Lookahead and lookbehind

(?<=<b>)\w+(?=</b>)

  • Regex options: Case insensitive
  • Regex flavors: .NET, Java, PCRE, Perl, Python, Ruby 1.9

JavaScript and Ruby 1.8 support the lookahead (?=</b>)
, but not the lookbehind (?<=<b>)

  • I prefer call lookbehind that where ahead cursor is something
  • I prefer call lookahead that where behind cursor is something

Positive lookaround

  • Essentially, lookaround checks whether certain text can be
    matched without actually matching it.

  • lookbehind (?<=…) is the only regular expression construct that
    will traverse the text right to left instead of from left to right

  • Lookaround constructs are therefore called zero-length assertions.

Negative lookaround

  • (?!...) (?<!...), with an exclamation point
    instead of an equals sign, is negative lookaround.

  • negative lookaround matches when the regex inside the
    lookaround fails to match.

Different levels of lookbehind

  • lookahead is completely compatible, even
    lookahead or lookbehind nested in lookahead.

  • lookbehind is different, because regex is design traverse
    from left to right, but lookbehind needs right to left


  1. Perl and Python still require lookbehind to have a fixed length

  2. PCRE and Ruby 1.9 allow alternatives of different lengths inside lookbehind
    notepad++ use PCRE7.2 regular expression engine?

  3. Java takes lookbehind one step further, allows any finite-length
    regular expression ‹*›, ‹+›, and ‹{42,}› inside lookbehind

  4. .NET Framework is the only one in the world
    that can actually apply a full regular expression from right to left.


Lookaround is atomic

(?=(\d+))\w+\1

  • Regex options: None
  • Regex flavors: .NET, Java, JavaScript, PCRE, Perl, Python, Ruby

The group capture inside the lookaround is same as usual group,
numbered from outter to inner , left to right

Alternative to Lookbehind

<b>\K\w+(?=</b>)

  • Regex options: Case insensitive
  • Regex flavors: PCRE 7.2, Perl 5.10

Match with ‘\K’, string in front of it will not be pattern.
It matches like a block, no recursive, no loop, no backtrack.

For example:
when (?<=a)a matches the string ‘aaaa’, three a be matched,
the 2th/ 3th/ 4th a.
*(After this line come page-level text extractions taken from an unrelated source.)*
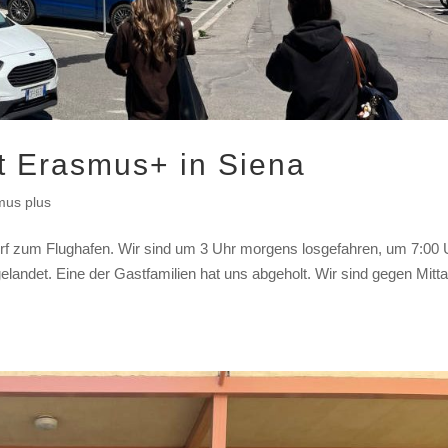
t Erasmus+ in Siena
mus plus
rf zum Flughafen. Wir sind um 3 Uhr morgens losgefahren, um 7:00 
elandet. Eine der Gastfamilien hat uns abgeholt. Wir sind gegen Mitt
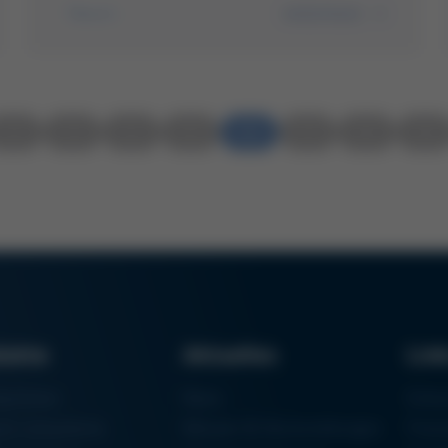
weiterlesen
Rework
2
3
4
5
6
7
8
9
dukte
Aktuelles
Lin
aschinen
News
Einka
um Lötsysteme
Messen & Veranstaltungen
Finan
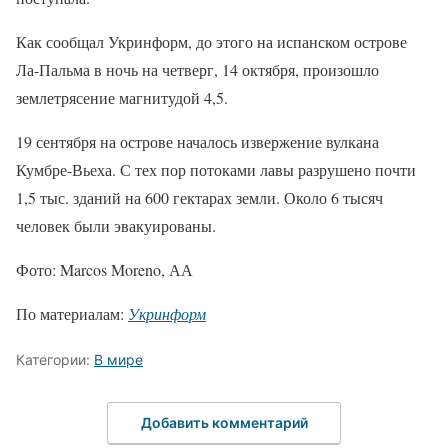
Как сообщал Укринформ, до этого на испанском острове
Ла-Пальма в ночь на четверг, 14 октября, произошло
землетрясение магнитудой 4,5.
19 сентября на острове началось извержение вулкана
Кумбре-Вьеха. С тех пор потоками лавы разрушено почти
1,5 тыс. зданий на 600 гектарах земли. Около 6 тысяч
человек были эвакуированы.
Фото: Marcos Moreno, АА
По материалам:
Укринформ
Категории:
В мире
Добавить комментарий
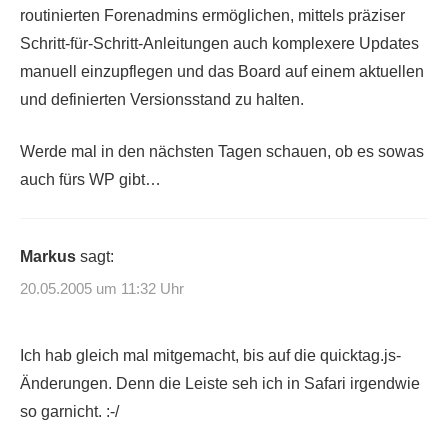
routinierten Forenadmins ermöglichen, mittels präziser
Schritt-für-Schritt-Anleitungen auch komplexere Updates
manuell einzupflegen und das Board auf einem aktuellen
und definierten Versionsstand zu halten.
Werde mal in den nächsten Tagen schauen, ob es sowas
auch fürs WP gibt…
Markus
sagt:
20.05.2005 um 11:32 Uhr
Ich hab gleich mal mitgemacht, bis auf die quicktag.js-
Änderungen. Denn die Leiste seh ich in Safari irgendwie
so garnicht. :-/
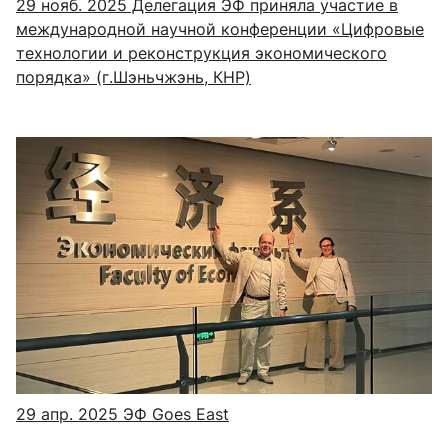
29 нояб. 2025
Делегация ЭФ приняла участие в
международной научной конференции «Цифровые
технологии и реконструкция экономического
порядка» (г.Шэньчжэнь, КНР)
29 апр. 2025
ЭФ Goes East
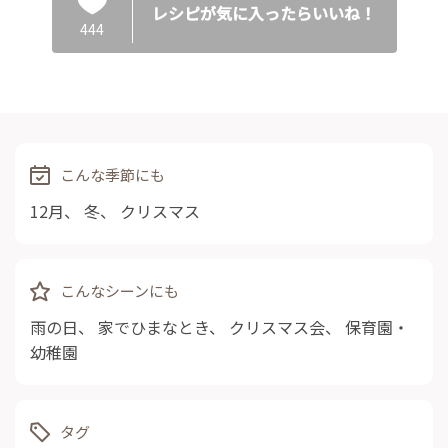
レシピが気に入ったらいいね！
444
こんな季節にも
12月
、
冬
、
クリスマス
こんなシーンにも
雨の日
、
家でひまなとき
、
クリスマス会
、
保育園・
幼稚園
タグ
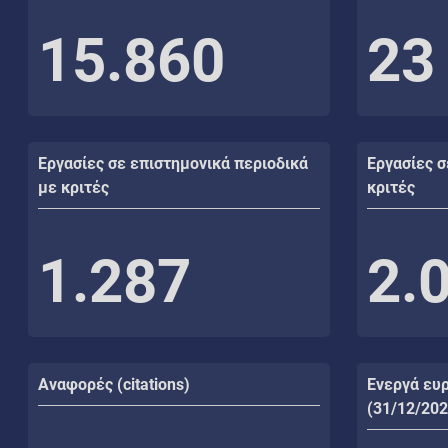
15.860
23
Εργασίες σε επιστημονικά περιοδικά
Εργασίες σ
με κριτές
κριτές
1.287
2.
Αναφορές (citations)
Ενεργά ευ
(31/12/202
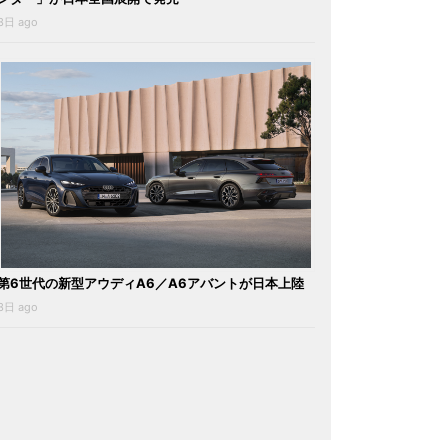
3日 ago
第6世代の新型アウディA6／A6アバントが日本上陸
3日 ago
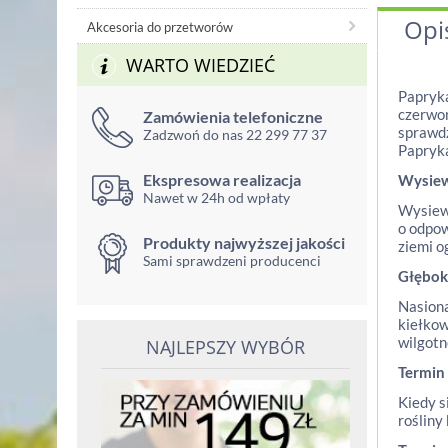
Opi
Akcesoria do przetworów
WARTO WIEDZIEĆ
Papryka
czerwon
Zamówienia telefoniczne
sprawdz
Zadzwoń do nas 22 299 77 37
Papryka
Ekspresowa realizacja
Wysie
Nawet w 24h od wpłaty
Wysiew 
o odpow
Produkty najwyższej jakości
ziemi o
Sami sprawdzeni producenci
Głębok
Nasiona
kiełkow
wilgotn
NAJLEPSZY WYBÓR
Termin
Kiedy s
rośliny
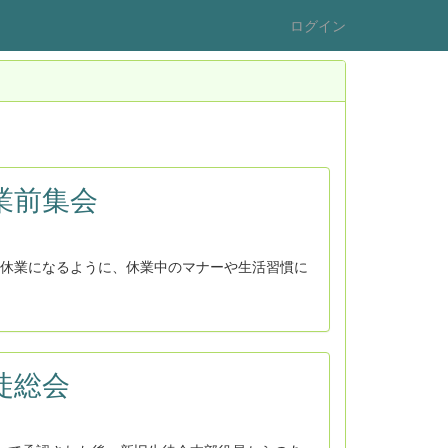
ログイン
休業前集会
休業になるように、休業中のマナーや生活習慣に
生徒総会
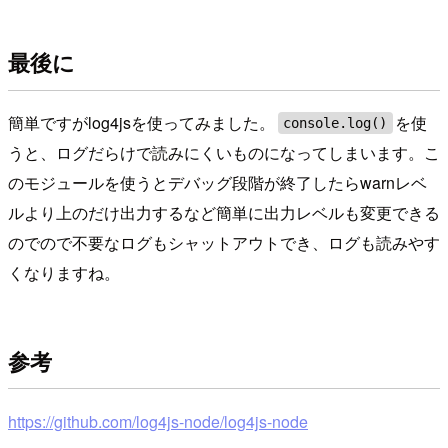
最後に
簡単ですがlog4jsを使ってみました。
を使
console.log()
うと、ログだらけで読みにくいものになってしまいます。こ
のモジュールを使うとデバッグ段階が終了したらwarnレベ
ルより上のだけ出力するなど簡単に出力レベルも変更できる
のでので不要なログもシャットアウトでき、ログも読みやす
くなりますね。
参考
https://github.com/log4js-node/log4js-node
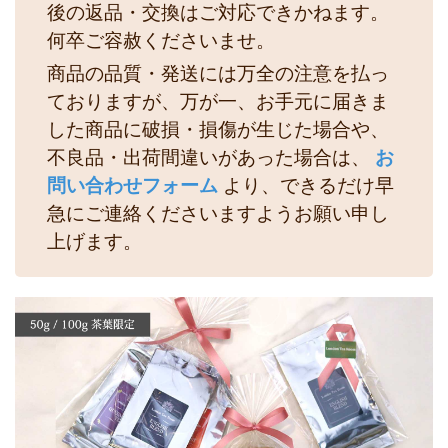
後の返品・交換はご対応できかねます。
何卒ご容赦くださいませ。
商品の品質・発送には万全の注意を払っ
ておりますが、万が一、お手元に届きま
した商品に破損・損傷が生じた場合や、
不良品・出荷間違いがあった場合は、
お
問い合わせフォーム
より、できるだけ早
急にご連絡くださいますようお願い申し
上げます。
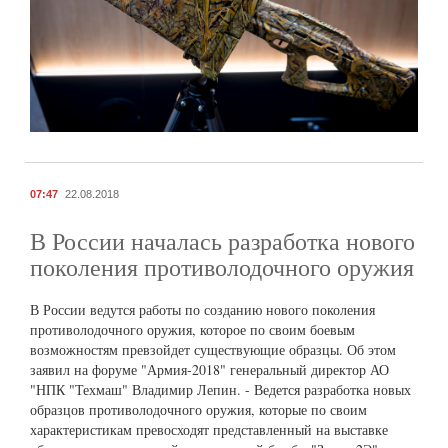
07:47
22.08.2018
В России началась разработка нового
поколения противолодочного оружия
В России ведутся работы по созданию нового поколения
противолодочного оружия, которое по своим боевым
возможностям превзойдет существующие образцы. Об этом
заявил на форуме "Армия-2018" генеральный директор АО
"НПК "Техмаш" Владимир Лепин. - Ведется разработка новых
образцов противолодочного оружия, которые по своим
характеристикам превосходят представленный на выставке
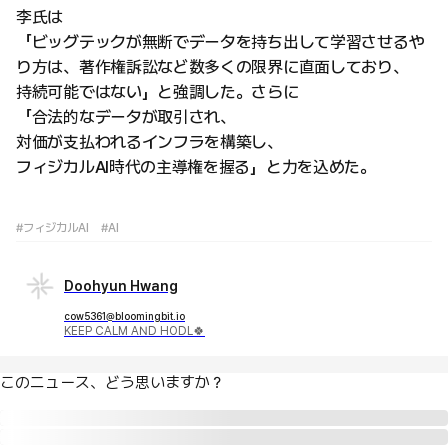
李氏は
「ビッグテックが無断でデータを持ち出して学習させるや
り方は、著作権訴訟など数多くの限界に直面しており、
持続可能ではない」と強調した。さらに
「合法的なデータが取引され、
対価が支払われるインフラを構築し、
フィジカルAI時代の主導権を握る」と力を込めた。
#フィジカルAI
#AI
Doohyun Hwang
cow5361@bloomingbit.io
KEEP CALM AND HODL🍀
このニュース、どう思いますか？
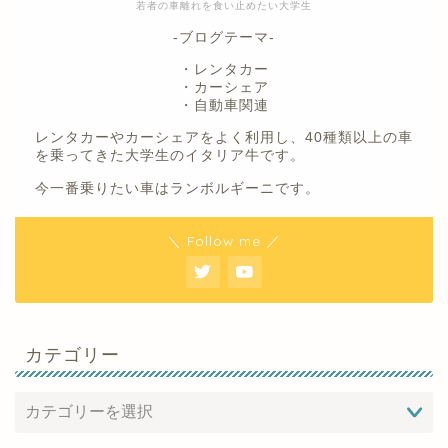
若者の車離れを食い止めたい大学生
-ブログテーマ-
・レンタカー
・カーシェア
・自動車関連
レンタカーやカーシェアをよく利用し、40種類以上の車
を乗ってきた大学生のイタリア牛です。
今一番乗りたい車はランボルギーニです。
＼ Follow me ／
カテゴリー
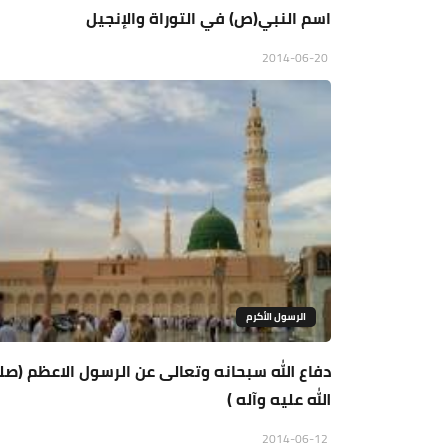
اسم النبي(ص) في التوراة والإنجيل
2014-06-20
الرسول الأكرم
دفاع الله سبحانه وتعالى عن الرسول الاعظم (ص
الله عليه وآله )
2014-06-12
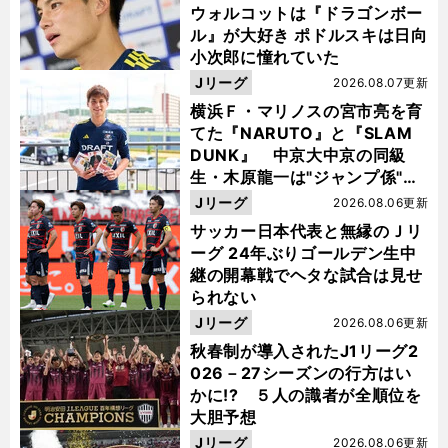
ウォルコットは『ドラゴンボー
ル』が大好き ポドルスキは日向
小次郎に憧れていた
Jリーグ
2026.08.07更新
横浜Ｆ・マリノスの宮市亮を育
てた『NARUTO』と『SLAM
DUNK』 中京大中京の同級
生・木原龍一は"ジャンプ係"だ
った
Jリーグ
2026.08.06更新
サッカー日本代表と無縁のＪリ
ーグ 24年ぶりゴールデン生中
継の開幕戦でヘタな試合は見せ
られない
Jリーグ
2026.08.06更新
秋春制が導入されたJ1リーグ2
026－27シーズンの行方はい
かに!? ５人の識者が全順位を
大胆予想
Jリーグ
2026.08.06更新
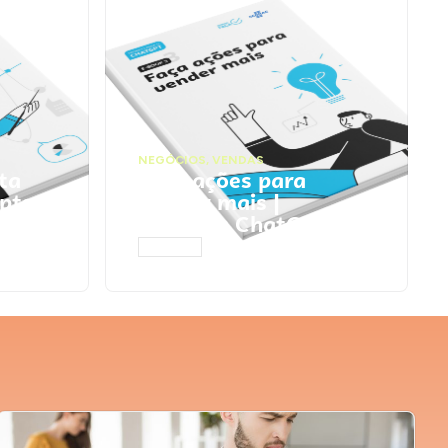
NEGÓCIOS
,
VENDAS
ta
Faça ações para
pts
vender mais |
Prompts ChatGPT
ACESSAR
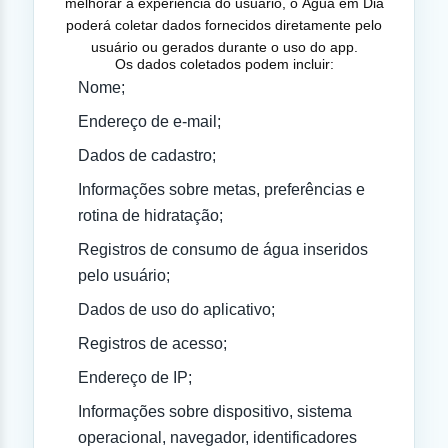
melhorar a experiência do usuário, o Água em Dia
poderá coletar dados fornecidos diretamente pelo
usuário ou gerados durante o uso do app.
Os dados coletados podem incluir:
Nome;
Endereço de e-mail;
Dados de cadastro;
Informações sobre metas, preferências e
rotina de hidratação;
Registros de consumo de água inseridos
pelo usuário;
Dados de uso do aplicativo;
Registros de acesso;
Endereço de IP;
Informações sobre dispositivo, sistema
operacional, navegador, identificadores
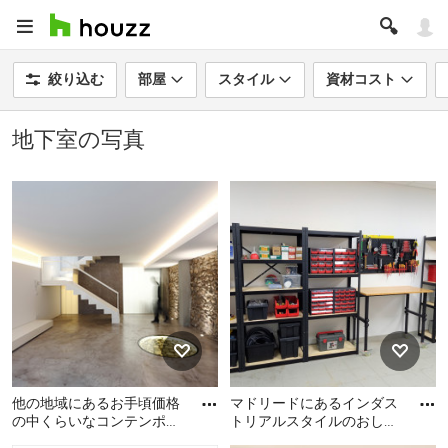
絞り込む
部屋
スタイル
資材コスト
地下室の写真
他の地域にあるお手頃価格
マドリードにあるインダス
の中くらいなコンテンポラ
トリアルスタイルのおしゃ
リースタイルのおしゃれな
れな地下室の写真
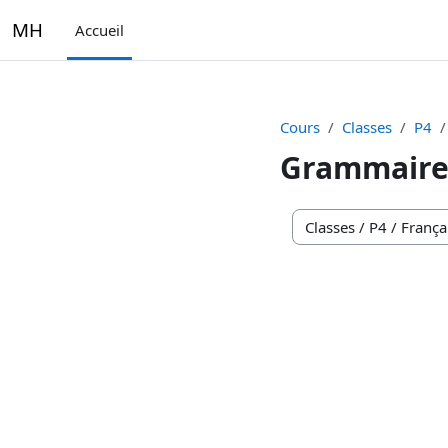
Passer au contenu principal
MH
Accueil
Cours
Classes
P4
Grammair
Catégories de cours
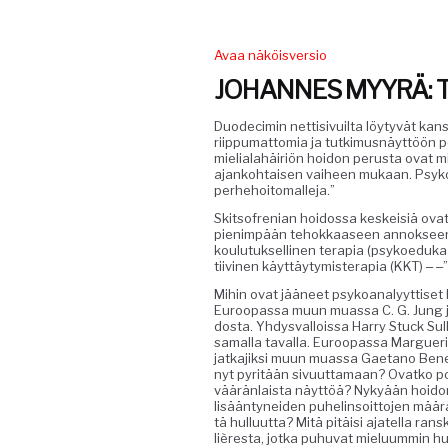
Avaa näköisversio
JOHANNES MYYRÄ: 
Duodec­imin net­ti­sivuil­ta löy­tyvät kans
riip­pumat­to­mia ja tutkimus­näyt­töön per
mielialahäir­iön hoidon perus­ta ovat 
ajanko­htaisen vai­heen mukaan. Psykosos
perhehoitomalleja.”
Skit­sofren­ian hoi­dos­sa keskeisiä ovat 
pien­im­pään tehokkaaseen annok­seen j
koulu­tuk­selli­nen ter­apia (psykoe­duk
ti­ivi­nen käyt­täy­tymis­ter­apia (KKT) ‒
Mihin ovat jääneet psyko­ana­lyyt­tiset
Euroopas­sa muun muas­sa C. G. Jung ja 
dos­ta. Yhdys­val­lois­sa Har­ry Stuck Su
samal­la taval­la. Euroopas­sa Mar­gue
jatka­jik­si muun muas­sa Gae­tano Benede
nyt pyritään sivu­ut­ta­maan? Ovatko po
väärän­laista näyt­töä? Nykyään hoidon tu
lisään­tynei­den puhe­lin­soit­to­jen määr
tä hul­lu­ut­ta? Mitä pitäisi ajatel­la r
lières­ta, jot­ka puhu­vat mielu­um­min 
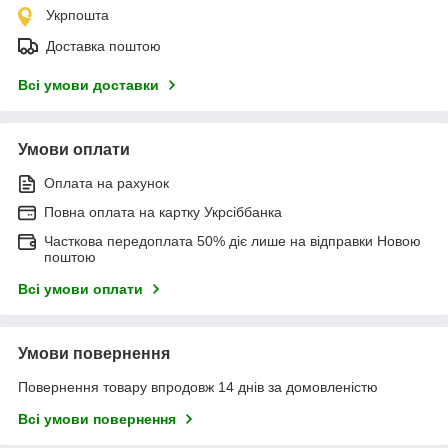
Укрпошта
Доставка поштою
Всі умови доставки
Умови оплати
Оплата на рахунок
Повна оплата на картку Укрсіббанка
Часткова передоплата 50% діє лише на відправки Новою
поштою
Всі умови оплати
Умови повернення
Повернення товару впродовж 14 днів за домовленістю
Всі умови повернення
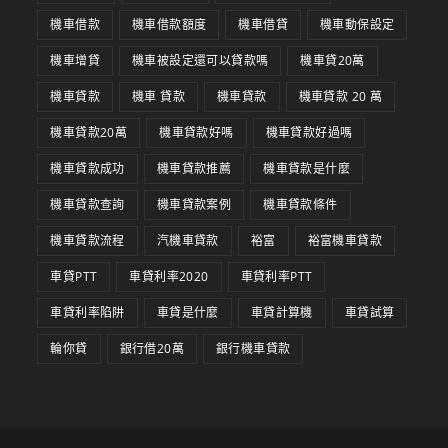
機車借款
機車借款額度
機車借貸
機車動保設定
機車增貸
機車被設定還可以貸款嗎
機車貸20萬
機車貸款
機車 貸款
機車貸款
機車貸款 20 萬
機車貸款20萬
機車貸款好嗎
機車貸款好過嗎
機車貸款成功
機車貸款推薦
機車貸款是什麼
機車貸款查詢
機車貸款案例
機車貸款條件
機車貸款流程
汽機車貸款
裕富
裕富機車貸款
車貸PTT
車貸利率2020
車貸利率PTT
車貸利率陷阱
車貸是什麼
車貸計算機
車貸試算
輪你貸
銀行借20萬
銀行機車貸款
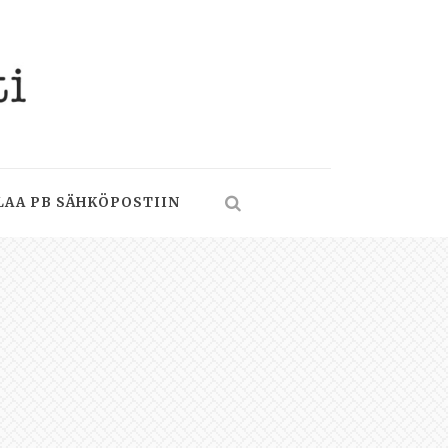
LAA PB SÄHKÖPOSTIIN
Lookbehind will track to left one matched then next.

But a\Ka matches two a, the 2th and the 4th.
when first/second a captured, abandon first, then second matches.
Then begin next matching, third/fourth a captured, abandon thrid.

Solution Without Lookbehind

In Ruby 1.8 or JavaScript there is no lookbehind can be use.
Solution:

  • use a common expression to suit, group them, just pick the group you want.
  • If replace operation needed, use group number to replace
    which place you don’t want be changed \1 or \kxxx.

simulate lookbehind

1
2
3
4
5
6
7
8
9
10
11
12
13
14
15
var mainregexp = /\w+(?=<\/b>)/;
var lookbehind = /<b>$/;
if (match = mainregexp.exec("My <b>cat</b> is furry")) {
// Found a word before a closing tag </b>
var potentialmatch = match[0];
var leftContext = match.input.substring(0, match.index);
if (lookbehind.exec(leftContext)) {
// Lookbehind matched:
// potentialmatch occurs between a pair of <b> tags
} else {
// Lookbehind failed: potentialmatch is no good
}
} else {
// Unable to find a word before a closing tag </b>
}
  • first find the target location with Lookahead, remove it.
  • second if the forepart is end with what you lookbehind anticipated <b>, then lookbehind matched.